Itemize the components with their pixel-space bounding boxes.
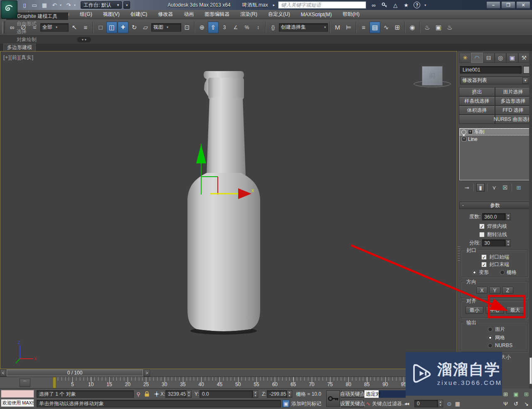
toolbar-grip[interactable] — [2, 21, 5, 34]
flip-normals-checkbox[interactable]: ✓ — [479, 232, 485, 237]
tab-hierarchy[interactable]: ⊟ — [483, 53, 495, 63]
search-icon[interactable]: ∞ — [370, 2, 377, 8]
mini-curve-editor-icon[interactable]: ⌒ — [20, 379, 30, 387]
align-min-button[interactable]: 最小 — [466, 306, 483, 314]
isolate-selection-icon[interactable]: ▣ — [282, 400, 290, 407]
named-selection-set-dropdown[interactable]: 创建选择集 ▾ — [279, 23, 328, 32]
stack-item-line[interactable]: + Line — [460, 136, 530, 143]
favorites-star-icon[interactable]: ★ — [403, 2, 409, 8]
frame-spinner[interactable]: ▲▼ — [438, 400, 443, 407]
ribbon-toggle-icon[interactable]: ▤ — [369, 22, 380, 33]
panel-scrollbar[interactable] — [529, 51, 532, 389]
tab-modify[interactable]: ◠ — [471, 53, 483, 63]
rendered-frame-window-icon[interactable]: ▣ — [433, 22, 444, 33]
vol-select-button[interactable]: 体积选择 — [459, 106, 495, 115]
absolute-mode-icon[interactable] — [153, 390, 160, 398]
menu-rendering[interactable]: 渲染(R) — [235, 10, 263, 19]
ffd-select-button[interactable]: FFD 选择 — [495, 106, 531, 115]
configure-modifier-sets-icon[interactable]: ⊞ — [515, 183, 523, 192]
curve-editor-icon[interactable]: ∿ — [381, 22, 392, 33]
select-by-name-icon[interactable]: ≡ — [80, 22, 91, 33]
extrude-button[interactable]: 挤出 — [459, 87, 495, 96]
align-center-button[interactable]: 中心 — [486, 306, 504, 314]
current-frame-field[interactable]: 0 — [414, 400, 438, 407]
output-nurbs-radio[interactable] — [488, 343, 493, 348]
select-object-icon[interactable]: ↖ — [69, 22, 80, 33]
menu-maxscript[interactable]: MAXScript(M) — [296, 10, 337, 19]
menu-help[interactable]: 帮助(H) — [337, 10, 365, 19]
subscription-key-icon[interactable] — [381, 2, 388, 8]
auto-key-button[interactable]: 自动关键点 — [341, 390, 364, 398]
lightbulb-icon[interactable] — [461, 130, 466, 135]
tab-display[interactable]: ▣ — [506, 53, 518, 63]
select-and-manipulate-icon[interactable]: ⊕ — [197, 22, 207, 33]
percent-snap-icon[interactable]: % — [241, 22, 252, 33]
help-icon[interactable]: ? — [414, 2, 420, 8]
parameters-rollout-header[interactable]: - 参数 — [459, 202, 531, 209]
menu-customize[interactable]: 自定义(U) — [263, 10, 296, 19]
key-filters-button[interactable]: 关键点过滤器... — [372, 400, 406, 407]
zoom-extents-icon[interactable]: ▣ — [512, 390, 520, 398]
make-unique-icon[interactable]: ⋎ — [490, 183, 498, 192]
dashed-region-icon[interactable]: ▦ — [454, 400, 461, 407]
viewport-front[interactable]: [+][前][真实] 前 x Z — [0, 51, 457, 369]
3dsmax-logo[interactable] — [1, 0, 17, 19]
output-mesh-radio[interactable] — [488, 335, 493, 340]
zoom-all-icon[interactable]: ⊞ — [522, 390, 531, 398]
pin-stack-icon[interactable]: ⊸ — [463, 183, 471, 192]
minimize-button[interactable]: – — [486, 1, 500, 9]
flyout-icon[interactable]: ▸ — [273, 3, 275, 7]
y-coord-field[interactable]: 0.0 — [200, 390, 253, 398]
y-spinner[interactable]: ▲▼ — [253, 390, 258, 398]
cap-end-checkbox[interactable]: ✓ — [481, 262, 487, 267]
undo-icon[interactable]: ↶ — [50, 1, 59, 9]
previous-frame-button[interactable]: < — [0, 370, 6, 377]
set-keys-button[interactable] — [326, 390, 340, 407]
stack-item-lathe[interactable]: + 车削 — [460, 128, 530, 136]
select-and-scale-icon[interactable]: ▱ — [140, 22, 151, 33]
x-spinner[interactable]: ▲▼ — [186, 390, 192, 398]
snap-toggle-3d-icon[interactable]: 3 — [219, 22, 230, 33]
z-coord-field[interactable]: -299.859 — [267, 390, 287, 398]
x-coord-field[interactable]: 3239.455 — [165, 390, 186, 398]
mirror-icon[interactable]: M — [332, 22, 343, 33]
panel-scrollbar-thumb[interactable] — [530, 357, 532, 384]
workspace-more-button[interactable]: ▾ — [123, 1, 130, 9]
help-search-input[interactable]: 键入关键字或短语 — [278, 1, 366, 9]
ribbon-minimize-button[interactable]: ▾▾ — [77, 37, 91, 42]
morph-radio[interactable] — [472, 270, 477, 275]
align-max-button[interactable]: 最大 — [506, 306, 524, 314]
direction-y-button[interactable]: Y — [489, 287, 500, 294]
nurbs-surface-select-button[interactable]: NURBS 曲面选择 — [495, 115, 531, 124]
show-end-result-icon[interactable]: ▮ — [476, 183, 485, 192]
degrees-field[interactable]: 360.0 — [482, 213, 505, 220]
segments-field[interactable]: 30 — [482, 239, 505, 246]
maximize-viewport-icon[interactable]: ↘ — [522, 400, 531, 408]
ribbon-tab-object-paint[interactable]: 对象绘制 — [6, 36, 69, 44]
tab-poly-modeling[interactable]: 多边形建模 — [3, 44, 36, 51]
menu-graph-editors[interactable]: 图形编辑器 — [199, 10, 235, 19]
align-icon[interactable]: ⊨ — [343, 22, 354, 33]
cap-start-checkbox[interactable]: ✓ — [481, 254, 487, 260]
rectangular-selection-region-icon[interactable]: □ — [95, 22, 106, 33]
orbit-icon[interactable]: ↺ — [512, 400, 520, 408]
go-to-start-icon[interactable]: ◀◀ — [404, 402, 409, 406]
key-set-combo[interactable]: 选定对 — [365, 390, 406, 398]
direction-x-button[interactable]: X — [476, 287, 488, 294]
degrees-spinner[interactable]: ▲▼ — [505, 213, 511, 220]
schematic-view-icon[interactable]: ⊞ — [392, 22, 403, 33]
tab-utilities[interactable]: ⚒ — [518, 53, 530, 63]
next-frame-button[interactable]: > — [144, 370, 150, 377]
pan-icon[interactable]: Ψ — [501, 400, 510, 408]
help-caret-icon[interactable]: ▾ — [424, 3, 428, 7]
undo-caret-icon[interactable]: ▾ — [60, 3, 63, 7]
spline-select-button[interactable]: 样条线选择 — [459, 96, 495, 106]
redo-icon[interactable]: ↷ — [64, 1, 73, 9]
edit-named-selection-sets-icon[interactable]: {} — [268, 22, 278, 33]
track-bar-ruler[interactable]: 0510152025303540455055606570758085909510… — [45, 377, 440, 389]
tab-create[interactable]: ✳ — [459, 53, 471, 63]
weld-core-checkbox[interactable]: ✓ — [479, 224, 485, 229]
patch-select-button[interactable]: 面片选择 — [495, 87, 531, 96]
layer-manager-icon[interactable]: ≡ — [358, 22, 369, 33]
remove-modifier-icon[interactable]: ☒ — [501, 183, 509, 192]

### HOW TO COMPLETE THIS TASK
Copy out the listing above in full and leave out its pictures.

### ANSWER BOX
Itemize the components with their pixel-space bounding boxes.
toolbar-grip[interactable] — [2, 21, 5, 34]
flip-normals-checkbox[interactable]: ✓ — [479, 232, 485, 237]
tab-hierarchy[interactable]: ⊟ — [483, 53, 495, 63]
search-icon[interactable]: ∞ — [370, 2, 377, 8]
mini-curve-editor-icon[interactable]: ⌒ — [20, 379, 30, 387]
align-min-button[interactable]: 最小 — [466, 306, 483, 314]
isolate-selection-icon[interactable]: ▣ — [282, 400, 290, 407]
named-selection-set-dropdown[interactable]: 创建选择集 ▾ — [279, 23, 328, 32]
stack-item-line[interactable]: + Line — [460, 136, 530, 143]
favorites-star-icon[interactable]: ★ — [403, 2, 409, 8]
frame-spinner[interactable]: ▲▼ — [438, 400, 443, 407]
ribbon-toggle-icon[interactable]: ▤ — [369, 22, 380, 33]
panel-scrollbar[interactable] — [529, 51, 532, 389]
tab-modify[interactable]: ◠ — [471, 53, 483, 63]
rendered-frame-window-icon[interactable]: ▣ — [433, 22, 444, 33]
vol-select-button[interactable]: 体积选择 — [459, 106, 495, 115]
absolute-mode-icon[interactable] — [153, 390, 160, 398]
menu-rendering[interactable]: 渲染(R) — [235, 10, 263, 19]
ffd-select-button[interactable]: FFD 选择 — [495, 106, 531, 115]
configure-modifier-sets-icon[interactable]: ⊞ — [515, 183, 523, 192]
curve-editor-icon[interactable]: ∿ — [381, 22, 392, 33]
select-by-name-icon[interactable]: ≡ — [80, 22, 91, 33]
extrude-button[interactable]: 挤出 — [459, 87, 495, 96]
align-center-button[interactable]: 中心 — [486, 306, 504, 314]
current-frame-field[interactable]: 0 — [414, 400, 438, 407]
output-nurbs-radio[interactable] — [488, 343, 493, 348]
select-object-icon[interactable]: ↖ — [69, 22, 80, 33]
menu-maxscript[interactable]: MAXScript(M) — [296, 10, 337, 19]
menu-help[interactable]: 帮助(H) — [337, 10, 365, 19]
subscription-key-icon[interactable] — [381, 2, 388, 8]
auto-key-button[interactable]: 自动关键点 — [341, 390, 364, 398]
lightbulb-icon[interactable] — [461, 130, 466, 135]
tab-display[interactable]: ▣ — [506, 53, 518, 63]
select-and-manipulate-icon[interactable]: ⊕ — [197, 22, 207, 33]
percent-snap-icon[interactable]: % — [241, 22, 252, 33]
help-icon[interactable]: ? — [414, 2, 420, 8]
parameters-rollout-header[interactable]: - 参数 — [459, 202, 531, 209]
menu-customize[interactable]: 自定义(U) — [263, 10, 296, 19]
key-filters-button[interactable]: 关键点过滤器... — [372, 400, 406, 407]
zoom-extents-icon[interactable]: ▣ — [512, 390, 520, 398]
make-unique-icon[interactable]: ⋎ — [490, 183, 498, 192]
dashed-region-icon[interactable]: ▦ — [454, 400, 461, 407]
viewport-front[interactable]: [+][前][真实] 前 x Z — [0, 51, 457, 369]
3dsmax-logo[interactable] — [1, 0, 17, 19]
output-mesh-radio[interactable] — [488, 335, 493, 340]
zoom-all-icon[interactable]: ⊞ — [522, 390, 531, 398]
pin-stack-icon[interactable]: ⊸ — [463, 183, 471, 192]
minimize-button[interactable]: – — [486, 1, 500, 9]
flyout-icon[interactable]: ▸ — [273, 3, 275, 7]
y-coord-field[interactable]: 0.0 — [200, 390, 253, 398]
y-spinner[interactable]: ▲▼ — [253, 390, 258, 398]
cap-end-checkbox[interactable]: ✓ — [481, 262, 487, 267]
undo-icon[interactable]: ↶ — [50, 1, 59, 9]
previous-frame-button[interactable]: < — [0, 370, 6, 377]
set-keys-button[interactable] — [326, 390, 340, 407]
stack-item-lathe[interactable]: + 车削 — [460, 128, 530, 136]
select-and-scale-icon[interactable]: ▱ — [140, 22, 151, 33]
x-spinner[interactable]: ▲▼ — [186, 390, 192, 398]
snap-toggle-3d-icon[interactable]: 3 — [219, 22, 230, 33]
z-coord-field[interactable]: -299.859 — [267, 390, 287, 398]
x-coord-field[interactable]: 3239.455 — [165, 390, 186, 398]
mirror-icon[interactable]: M — [332, 22, 343, 33]
panel-scrollbar-thumb[interactable] — [530, 357, 532, 384]
workspace-more-button[interactable]: ▾ — [123, 1, 130, 9]
help-search-input[interactable]: 键入关键字或短语 — [278, 1, 366, 9]
ribbon-minimize-button[interactable]: ▾▾ — [77, 37, 91, 42]
morph-radio[interactable] — [472, 270, 477, 275]
align-max-button[interactable]: 最大 — [506, 306, 524, 314]
direction-y-button[interactable]: Y — [489, 287, 500, 294]
nurbs-surface-select-button[interactable]: NURBS 曲面选择 — [495, 115, 531, 124]
show-end-result-icon[interactable]: ▮ — [476, 183, 485, 192]
degrees-field[interactable]: 360.0 — [482, 213, 505, 220]
segments-field[interactable]: 30 — [482, 239, 505, 246]
maximize-viewport-icon[interactable]: ↘ — [522, 400, 531, 408]
ribbon-tab-object-paint[interactable]: 对象绘制 — [6, 36, 69, 44]
tab-poly-modeling[interactable]: 多边形建模 — [3, 44, 36, 51]
menu-graph-editors[interactable]: 图形编辑器 — [199, 10, 235, 19]
align-icon[interactable]: ⊨ — [343, 22, 354, 33]
cap-start-checkbox[interactable]: ✓ — [481, 254, 487, 260]
rectangular-selection-region-icon[interactable]: □ — [95, 22, 106, 33]
orbit-icon[interactable]: ↺ — [512, 400, 520, 408]
go-to-start-icon[interactable]: ◀◀ — [404, 402, 409, 406]
key-set-combo[interactable]: 选定对 — [365, 390, 406, 398]
direction-x-button[interactable]: X — [476, 287, 488, 294]
degrees-spinner[interactable]: ▲▼ — [505, 213, 511, 220]
schematic-view-icon[interactable]: ⊞ — [392, 22, 403, 33]
tab-utilities[interactable]: ⚒ — [518, 53, 530, 63]
next-frame-button[interactable]: > — [144, 370, 150, 377]
pan-icon[interactable]: Ψ — [501, 400, 510, 408]
help-caret-icon[interactable]: ▾ — [424, 3, 428, 7]
undo-caret-icon[interactable]: ▾ — [60, 3, 63, 7]
spline-select-button[interactable]: 样条线选择 — [459, 96, 495, 106]
redo-icon[interactable]: ↷ — [64, 1, 73, 9]
edit-named-selection-sets-icon[interactable]: {} — [268, 22, 278, 33]
track-bar-ruler[interactable]: 0510152025303540455055606570758085909510… — [45, 377, 440, 389]
tab-create[interactable]: ✳ — [459, 53, 471, 63]
weld-core-checkbox[interactable]: ✓ — [479, 224, 485, 229]
patch-select-button[interactable]: 面片选择 — [495, 87, 531, 96]
layer-manager-icon[interactable]: ≡ — [358, 22, 369, 33]
remove-modifier-icon[interactable]: ☒ — [501, 183, 509, 192]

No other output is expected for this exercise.